Many challenges arise from the great variety of SEs. Firstly, new SEs cannot yet be detected by commercial assays. Therefore, reports on the frequency of SEs associated with intoxication and disease are likely biased towards classical SEs. Secondly, the influence of the food matrix and host factors can influence toxin expression in strain-specific, toxin-specific, and even variant-specific ways. Additionally, the genetic location of SEs may play a role in genetic regulation. Nonetheless, many studies do not account for these aspects. Legislative documents limiting S. aureus occurrence by CFU/gram food, regardless of the respective toxin expression, reflect these shortcomings.

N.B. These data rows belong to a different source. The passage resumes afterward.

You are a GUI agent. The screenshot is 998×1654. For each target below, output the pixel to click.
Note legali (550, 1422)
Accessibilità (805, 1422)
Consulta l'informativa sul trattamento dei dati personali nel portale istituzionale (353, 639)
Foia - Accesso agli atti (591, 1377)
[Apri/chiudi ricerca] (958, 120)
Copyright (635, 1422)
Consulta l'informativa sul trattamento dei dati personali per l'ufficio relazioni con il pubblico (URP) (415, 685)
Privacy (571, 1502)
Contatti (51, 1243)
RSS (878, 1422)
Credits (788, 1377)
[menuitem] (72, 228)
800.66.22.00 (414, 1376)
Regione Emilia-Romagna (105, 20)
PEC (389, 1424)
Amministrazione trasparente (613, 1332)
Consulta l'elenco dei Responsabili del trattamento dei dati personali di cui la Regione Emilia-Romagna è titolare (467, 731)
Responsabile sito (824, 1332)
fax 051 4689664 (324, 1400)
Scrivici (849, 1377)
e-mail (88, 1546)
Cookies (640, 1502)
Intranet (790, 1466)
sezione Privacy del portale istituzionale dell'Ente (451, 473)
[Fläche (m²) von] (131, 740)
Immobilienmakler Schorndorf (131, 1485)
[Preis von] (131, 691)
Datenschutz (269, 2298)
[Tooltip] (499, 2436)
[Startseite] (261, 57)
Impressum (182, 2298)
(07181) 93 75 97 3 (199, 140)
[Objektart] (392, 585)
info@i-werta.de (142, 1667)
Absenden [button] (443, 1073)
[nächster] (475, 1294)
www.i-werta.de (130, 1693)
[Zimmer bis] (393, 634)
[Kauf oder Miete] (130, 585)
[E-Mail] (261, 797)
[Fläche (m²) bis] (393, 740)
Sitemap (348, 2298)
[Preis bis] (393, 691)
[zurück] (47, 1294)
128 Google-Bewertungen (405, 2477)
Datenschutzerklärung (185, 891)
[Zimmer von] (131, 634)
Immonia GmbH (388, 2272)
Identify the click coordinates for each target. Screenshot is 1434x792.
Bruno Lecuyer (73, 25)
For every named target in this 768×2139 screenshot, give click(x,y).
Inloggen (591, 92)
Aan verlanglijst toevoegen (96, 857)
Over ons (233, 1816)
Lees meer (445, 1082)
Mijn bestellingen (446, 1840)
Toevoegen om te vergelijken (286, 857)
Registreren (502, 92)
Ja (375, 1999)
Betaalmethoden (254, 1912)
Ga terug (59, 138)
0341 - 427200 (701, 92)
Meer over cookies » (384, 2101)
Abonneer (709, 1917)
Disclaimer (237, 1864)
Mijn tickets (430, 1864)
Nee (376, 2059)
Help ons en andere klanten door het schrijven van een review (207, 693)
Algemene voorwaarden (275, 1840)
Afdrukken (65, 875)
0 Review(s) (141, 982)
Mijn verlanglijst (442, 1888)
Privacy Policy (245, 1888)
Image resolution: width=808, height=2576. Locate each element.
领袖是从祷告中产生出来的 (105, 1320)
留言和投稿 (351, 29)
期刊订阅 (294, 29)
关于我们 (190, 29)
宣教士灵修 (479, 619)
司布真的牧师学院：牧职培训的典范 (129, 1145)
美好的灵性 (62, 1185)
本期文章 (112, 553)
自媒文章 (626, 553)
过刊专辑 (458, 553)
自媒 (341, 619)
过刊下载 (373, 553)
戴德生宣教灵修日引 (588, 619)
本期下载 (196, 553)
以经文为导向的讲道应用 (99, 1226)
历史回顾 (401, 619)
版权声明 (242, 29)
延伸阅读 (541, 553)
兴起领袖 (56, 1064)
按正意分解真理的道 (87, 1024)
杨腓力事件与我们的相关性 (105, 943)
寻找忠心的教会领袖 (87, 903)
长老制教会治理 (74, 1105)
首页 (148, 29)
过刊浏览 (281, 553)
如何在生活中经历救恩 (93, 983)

For SEC variants in particular, it remains unknown whether genetic location or external stressors result in variant-specific responses in genetic regulation. Furthermore, although agr undoubtedly plays an important role in SEC regulation, additional regulatory elements should be considered in future studies. Whether SEC variants differ in their effects on human and animal health has not been resolved. The different Vβ-specificities of SEC variants likely trigger slightly different superantigenic responses. Hence, some variants might be more relevant in acute diseases while others could be implicated with chronic or persistent progressions. Additionally, variants have never been compared directly with respect to their emetic activity. Therefore, correlations between variants and emetic dosage cannot be provided.

In conclusion, aspects such as toxin variants, strain-specific responses, and influences of external stressors should be considered when investigating SEC expression in the future, and results should not be generalized. Taking all of these factors into consideration will contribute to predicting and maintaining high food safety standards and improving human and animal health.